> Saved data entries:
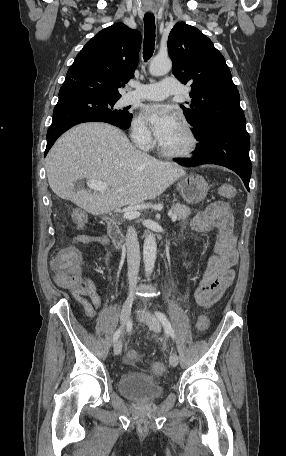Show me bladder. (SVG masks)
Segmentation results:
<instances>
[{"label": "bladder", "instance_id": "31cf9c89", "mask_svg": "<svg viewBox=\"0 0 286 456\" xmlns=\"http://www.w3.org/2000/svg\"><path fill=\"white\" fill-rule=\"evenodd\" d=\"M119 393L138 403L156 401L163 394L162 385L144 373H125L119 379Z\"/></svg>", "mask_w": 286, "mask_h": 456}]
</instances>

> Try it:
Set down the data above exactly as written. Omit the pictures.

> Written reply:
Show me bladder. (SVG masks)
Segmentation results:
<instances>
[{"label": "bladder", "instance_id": "31cf9c89", "mask_svg": "<svg viewBox=\"0 0 286 456\" xmlns=\"http://www.w3.org/2000/svg\"><path fill=\"white\" fill-rule=\"evenodd\" d=\"M119 393L138 403L156 401L163 394L162 385L144 373H125L119 379Z\"/></svg>", "mask_w": 286, "mask_h": 456}]
</instances>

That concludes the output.